Purpose : The chronic dysregulation between intracranial pressure (ICP) and intraocular pressure (IOP) in space may restructure the posterior eye to a condition that is maladaptive to Earth and can cause Space Associated Neuro-ocular Syndrome (SANS). We will employ our novel ex-vivo translaminar autonomous system (TAS) to effectively recreate the ex-vivo mechanical and pathological IOP/ICP microenvironment to study SANS pathogenesis.

Methods : To recapitulate SANS conditions, dissected human posterior cups (PCs) (N=3) were cultured in the TAS model for various translaminar differentials (IOP: ICP chambers; 16:12; 16:15, 21:12, 21:15 mmHg) and maintained over 14 days. In addition, the ONs were placed in 6- and 10-degree tilts with IOP: ICP at 16:15 mmHg. Posterior globe changes were determined via photomicrographs. We identified retinal, inflammatory and apoptotic markers through TAQMAN arrays. The FN and COLIV expression were examined from conditioned medium of various groups by Western analysis. Degeneration of ON axons from various experimental conditions was assessed by paraphenylenediamine staining. The morphological reorganization and gliosis of optic nerve head (ONH) was studied by expression of LAM and GFAP. TUNEL staining was used to assess apoptosis. Transport and functional analyses were performed by Cholera-toxin B and electroretinograms respectively.

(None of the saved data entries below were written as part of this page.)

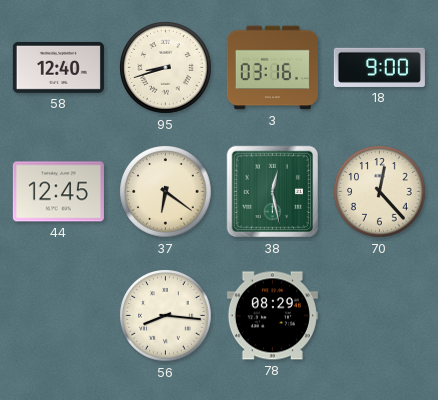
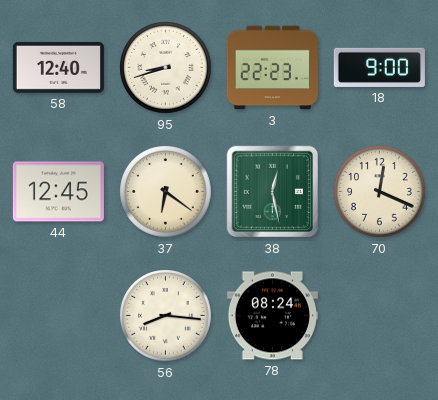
3: 03:16 -> 22:23
70: 12:23 -> 12:19
78: 08:29 -> 08:24
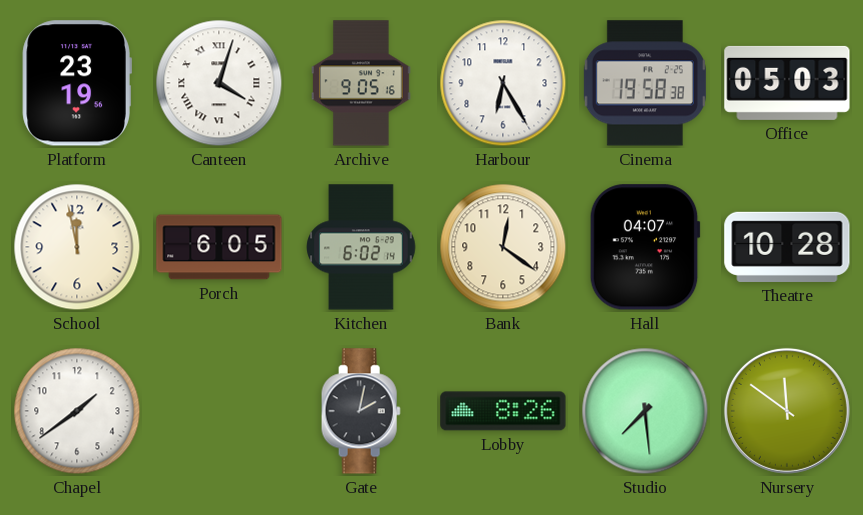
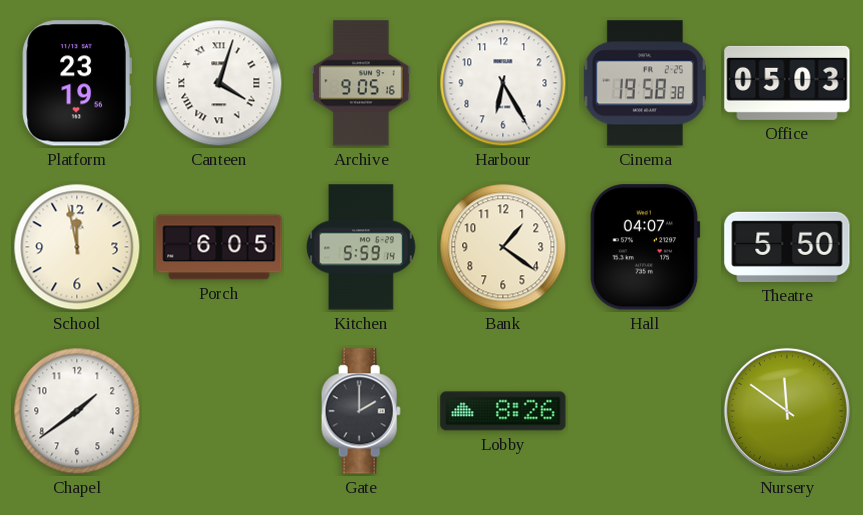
Kitchen: 6:02 -> 5:59
Bank: 12:21 -> 1:21
Theatre: 10:28 -> 5:50
Gate: 2:02 -> 2:00
Studio: 7:29 -> none
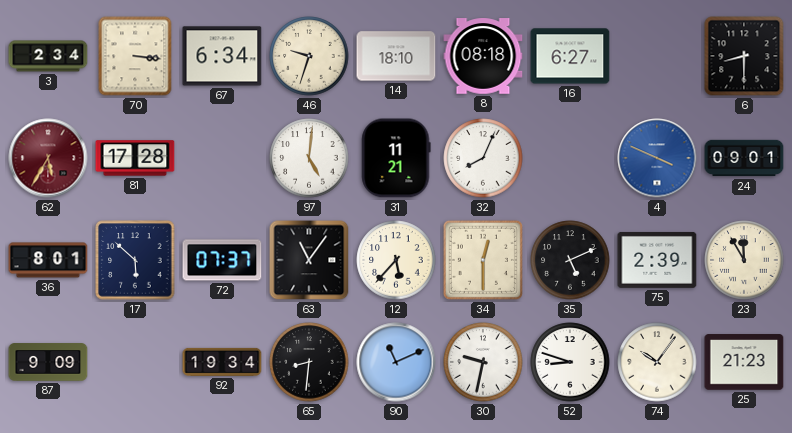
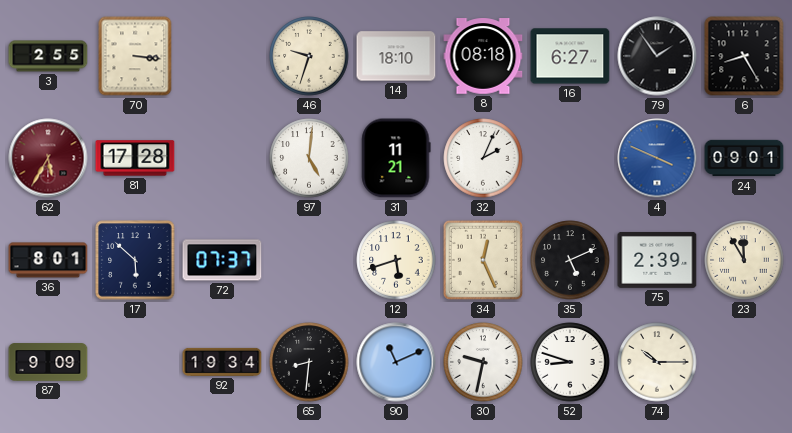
3: 2:34 -> 2:55
67: 6:34 -> none
79: none -> 1:54
6: 8:30 -> 8:25
32: 8:04 -> 2:04
63: 11:06 -> none
12: 5:37 -> 5:42
34: 12:30 -> 12:26
74: 10:06 -> 10:15
25: 21:23 -> none
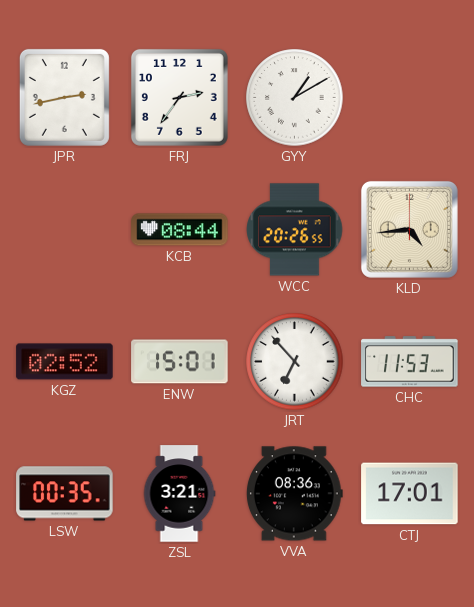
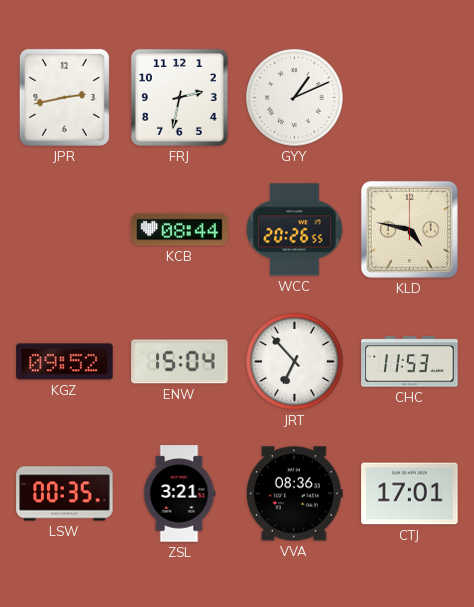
FRJ: 2:36 -> 2:32
GYY: 1:10 -> 1:11
KLD: 4:44 -> 4:47
KGZ: 02:52 -> 09:52
ENW: 15:01 -> 15:04
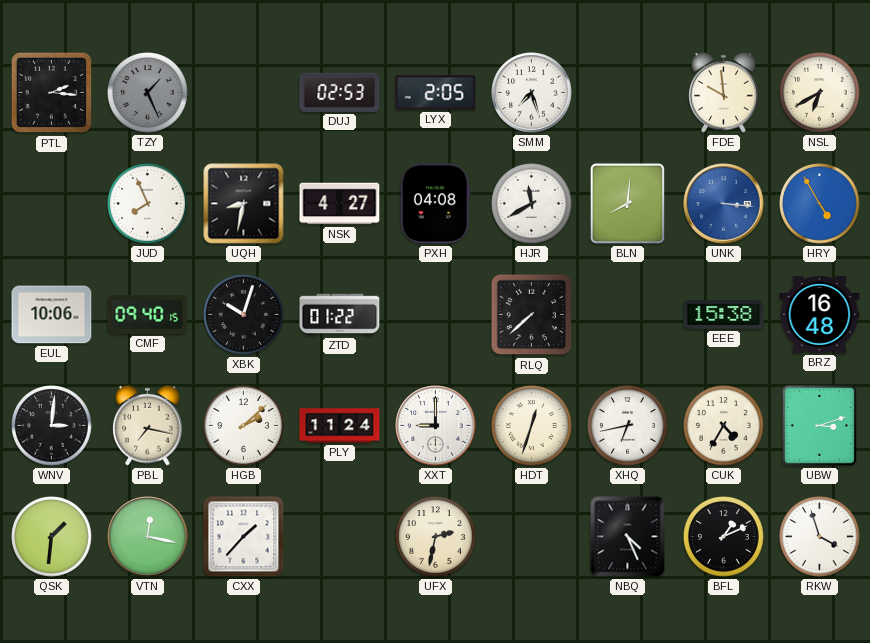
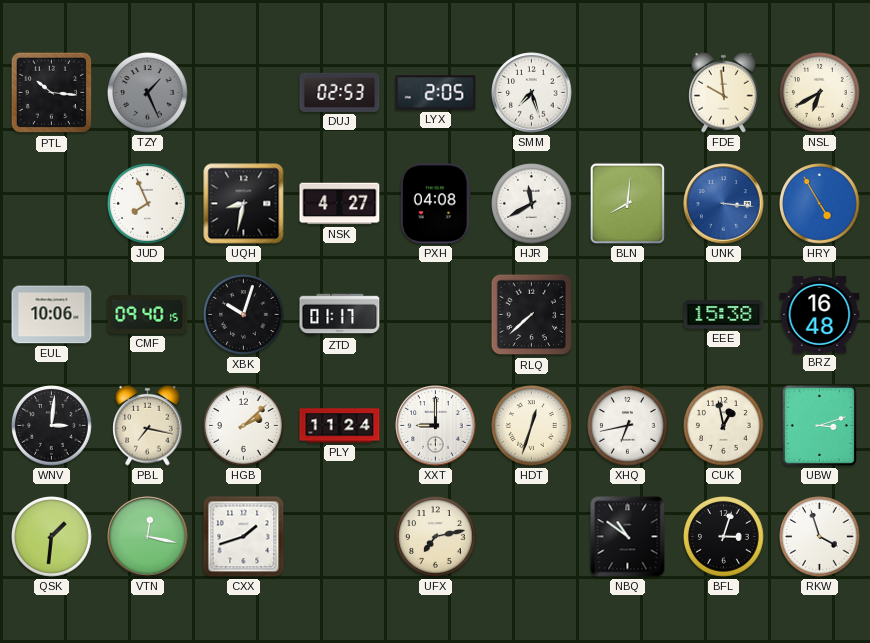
PTL: 2:16 -> 10:16
ZTD: 01:22 -> 01:17
CUK: 4:35 -> 12:58
CXX: 1:37 -> 1:42
UFX: 2:32 -> 7:13
NBQ: 4:26 -> 10:51
BFL: 1:11 -> 3:03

Results : We successfully maintained all translaminar differentials (N=3) over 14 days. Post culture, visual micrograph depicted a general bulging at the ONH for all groups. The 6-degree tilts with IOP: ICP at 16:15 mmHg had elevated expression of all retinal markers compared to control. The tilting of the ON caused highest increase in GFAP, BAX and TLR4 expression. Compared to control, all groups displayed elevated FN and COLIV. Experimental conditions depicted greater degenerated axons. Extensive glial scarring and cupping was also observed due to ON tilting. Increased TUNEL positive cells were identified within experimental groups. Minimal expression of CTB was detected within control and certain experimental groups. Compared to control, ERGs from experimental groups showed varying amplitudes at 1000mcd.s/m².

Conclusions : Our novel TAS model characterized the SANS pathogenesis. This model can be utilized for future preclinical studies and a unique tool to test new therapeutics that can target SANS pathogenesis in astronauts.

This is a 2021 ARVO Annual Meeting abstract.